Alzheimer's group spawns three new R&D centers to advance promising therapies

Alzheimer's Research UK is setting up a trio of discovery units in the Golden Triangle with plans to recruit dozens of investigators to advance new work on therapeutics for the memory-robbing disease.

The $45 million Drug Discovery Alliance will set up research outfits at University College London, Oxford and Cambridge, recruiting 90 investigators who will be tasked with finding effective therapies for Alzheimer's--a tempting but frustrating target in the biotech world.

The basic idea here is that each of these institutes will be led by a chief scientific officer who will bring in projects from academics and put them through a translational program to bring the best ideas into the clinic. The discovery alliance hopes to help make up for what it sees as a lack of early-stage research in the field, noting that there are 6 investigators in oncology for every one now working on the memory-robbing disease of the brain.

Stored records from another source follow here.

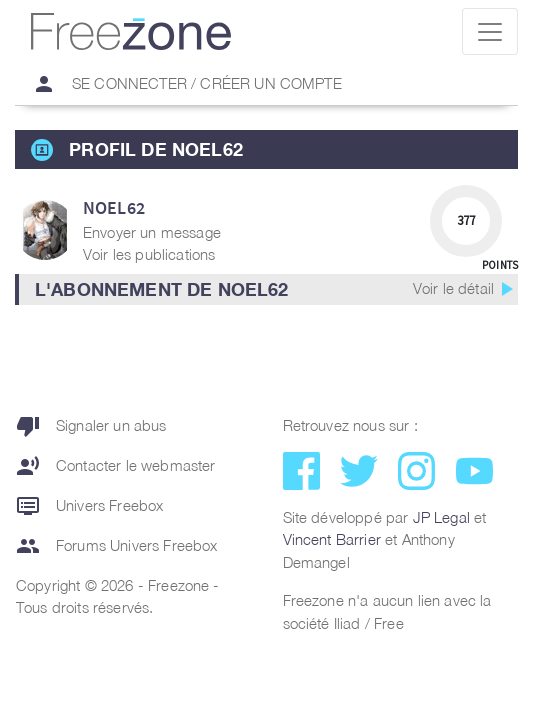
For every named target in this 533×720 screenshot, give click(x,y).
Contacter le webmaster (116, 466)
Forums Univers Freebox (117, 546)
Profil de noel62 (156, 149)
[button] (266, 289)
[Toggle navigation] (490, 31)
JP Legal (441, 517)
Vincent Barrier (332, 539)
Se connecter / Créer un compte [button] (179, 84)
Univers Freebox (89, 506)
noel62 (114, 207)
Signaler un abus (91, 426)
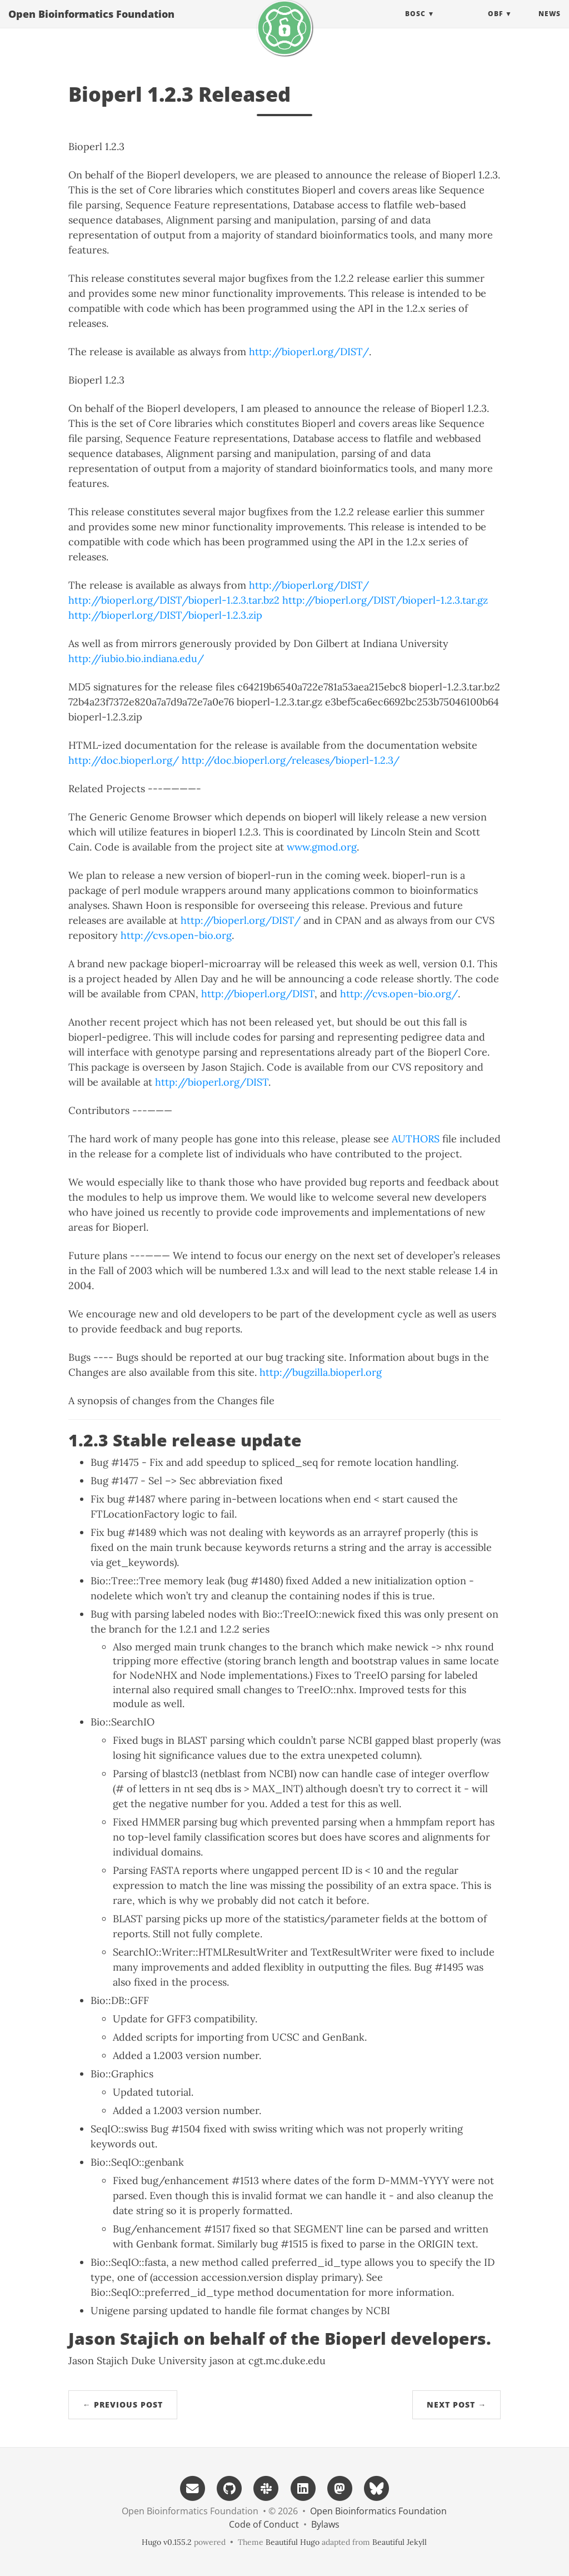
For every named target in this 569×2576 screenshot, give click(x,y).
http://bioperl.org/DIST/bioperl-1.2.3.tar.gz (385, 600)
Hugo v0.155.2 (167, 2542)
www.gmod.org (322, 847)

This early-stage research effort is counterbalanced by a variety of late-stage efforts underway at Eli Lilly ($LLY), Merck ($MRK) and other major corporations. Despite spending billions of dollars on drug development efforts over the past decade, the industry has suffered a near-100% failure rate in the clinic with no clear consensus on what causes the disease or what the best way of delaying or treating it may be. 

Eric Karran

Dr. Eric Karran, director of research at Alzheimer's Research UK, says that he hopes the idea will spread, with more such institutes springing up at leading academic centers around the world.

"The Drug Discovery Alliance is one of the first of its kind for dementia research in the world," says Karran. "We're providing the investment and infrastructure that is needed to maintain and grow a healthy pipeline of potential new treatments to take forward into clinical testing. It's only by boosting the number of promising leads to follow-up, that we'll have the best chance of developing pioneering medicines that can change the outlook of this devastating condition."